The WordPress Codex provides you with the exact instructions on how to protect your WordPress site, and if that is too hard job, consider using an application like WordPress Backup Dropbox to schedule regular automatic backups.

10. Use security plug-ins

As well as all of the steps above In addition to the above measures, there are many plugins you can use to improve the security of your site and decrease the chance of being targeted by hackers.

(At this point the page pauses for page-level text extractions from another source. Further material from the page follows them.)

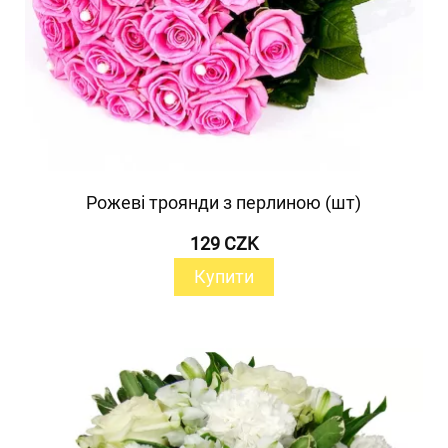
Рожеві троянди з перлиною (шт)
129 CZK
Купити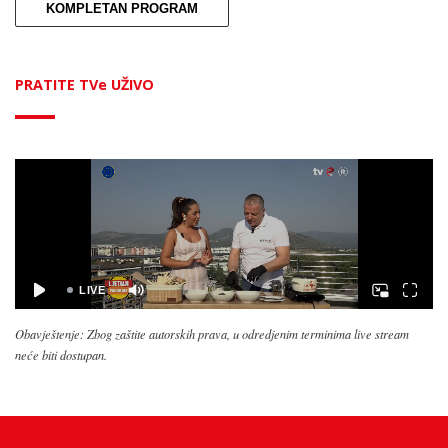
KOMPLETAN PROGRAM
PRATITE TVe UŽIVO
Obavještenje: Zbog zaštite autorskih prava, u odredjenim terminima live stream
neće biti dostupan.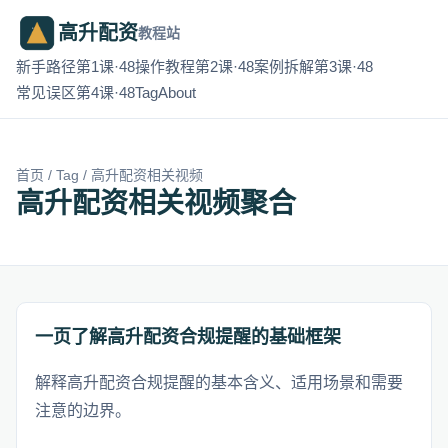
高升配资
教程站
新手路径第1课·48
操作教程第2课·48
案例拆解第3课·48
常见误区第4课·48
Tag
About
首页
/
Tag
/ 高升配资相关视频
高升配资相关视频聚合
一页了解高升配资合规提醒的基础框架
解释高升配资合规提醒的基本含义、适用场景和需要
注意的边界。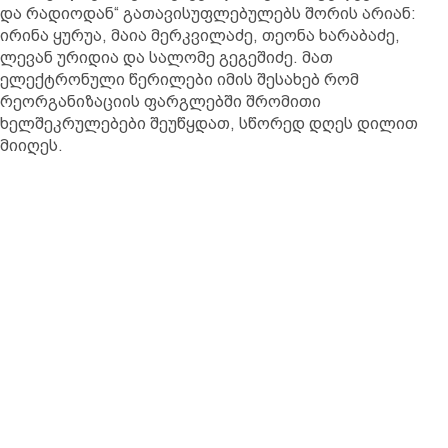
და რადიოდან“ გათავისუფლებულებს შორის არიან:
ირინა ყურუა, მაია მერკვილაძე, თეონა ხარაბაძე,
ლევან ურიდია და სალომე გეგეშიძე. მათ
ელექტრონული წერილები იმის შესახებ რომ
რეორგანიზაციის ფარგლებში შრომითი
ხელშეკრულებები შეუწყდათ, სწორედ დღეს დილით
მიიღეს.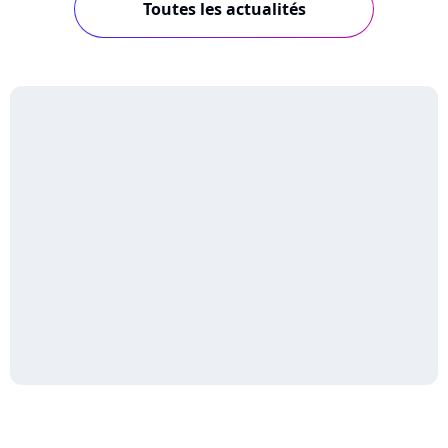
Toutes les actualités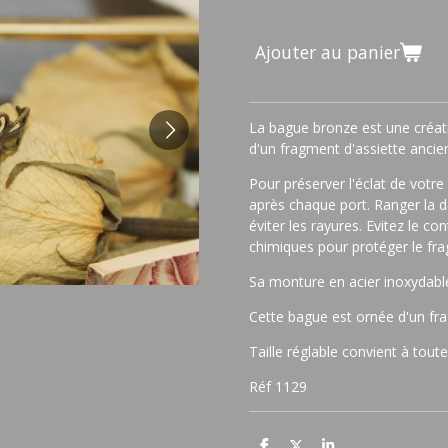
Ajouter au panier
La bague bronze est une créatio
d'un fragment d'assiette ancien
Pour préserver l'éclat de votr
après chaque port. Ranger la 
éviter les rayures. Evitez le co
chimiques pour protéger le fr
Sa monture en acier inoxydabl
Cette bague est ornée d'un f
Taille réglable convient à toutes
Réf 1129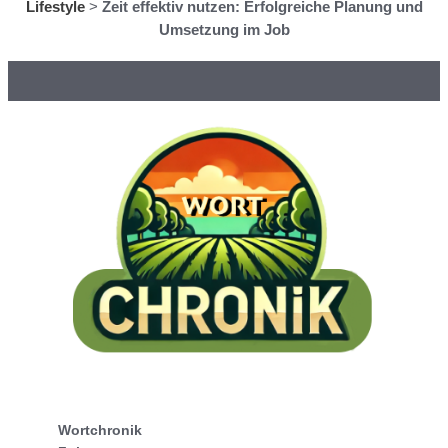
Lifestyle
>
Zeit effektiv nutzen: Erfolgreiche Planung und
Umsetzung im Job
Wortchronik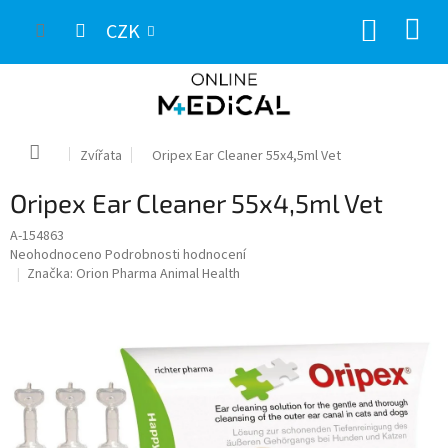
Přejít
NÁKUP
na
CZK
obsah
KOŠÍK
Domů
Zvířata
Oripex Ear Cleaner 55x4,5ml Vet
Oripex Ear Cleaner 55x4,5ml Vet
A-154863
Průměrné
Neohodnoceno
Podrobnosti hodnocení
hodnocení
Značka:
Orion Pharma Animal Health
produktu
je
0,0
z
5
hvězdiček.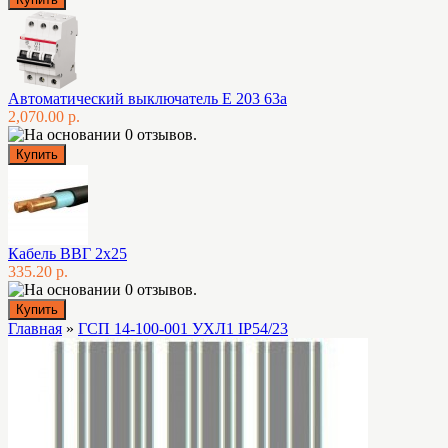
Автоматический выключатель E 203 63а
2,070.00 р.
Кабель ВВГ 2х25
335.20 р.
Главная
»
ГСП 14-100-001 УХЛ1 IP54/23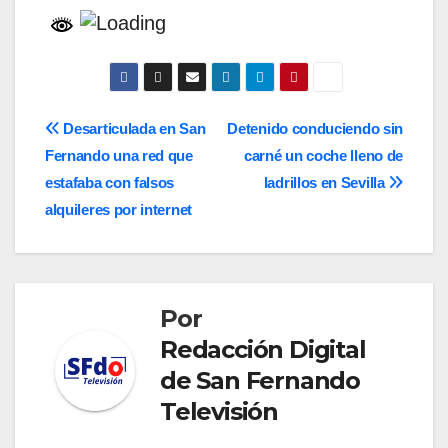
Navegación
Desarticulada en San
Detenido conduciendo sin
Fernando una red que
carné un coche lleno de
de
estafaba con falsos
ladrillos en Sevilla
entradas
alquileres por internet
Por
Redacción Digital
de San Fernando
Televisión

Here's a few most popular choices:

• https://jetpack.com/features/security/ - Comprehensive WordPress security plugin.
• http://wordpress.org/plugins/better-wp-security/ - offers a wide range of security features.
• http://wordpress.org/plugins/bulletproof-security/ - protects your site via .htaccess.
• http://wordpress.org/plugins/all-in-one-wp-security-and-firewall/ - adds a firewall to your site.
• http://wordpress.org/plugins/sucuri-scanner/ - scans your site for malware etc.
• http://wordpress.org/plugins/wordfence/ - full-featured security plugin.
• http://wordpress.org/plugins/websitedefender-wordpress-security/ - comprehensive security tool.
• http://wordpress.org/plugins/exploit-scanner/ - searches your database for any suspicious code.

Further resources

For more information on how to strengthen your website's security, please take a look at the following resources:

 https://jetpack.com/blog/guide-to-wordpress-security/

 http://codex.wordpress.org/Hardening_WordPress

 http://wp.tutsplus.com/tutorials/11-quick-tips-securing-your-wordpress-site

We also recommend Sucuri.net if you are unsure about this topic. Sucuri will help you check your site's security, notify users to suspicious activities as well as help you clean your website in the event an attack by malware.

Don't panic!

It could be scary, particularly for a beginner. I'd like to point out that this isn't meant to scare anyone, it's just important to discuss the topic of security regularly because we need to stay one step ahead of cybercriminals!

There's no need to take care of all of the things listed on this checklist (although it's certainly not a bad idea). Even if you just remove the 'admin' username and switch to stronger passwords, your website will be that little bit safer.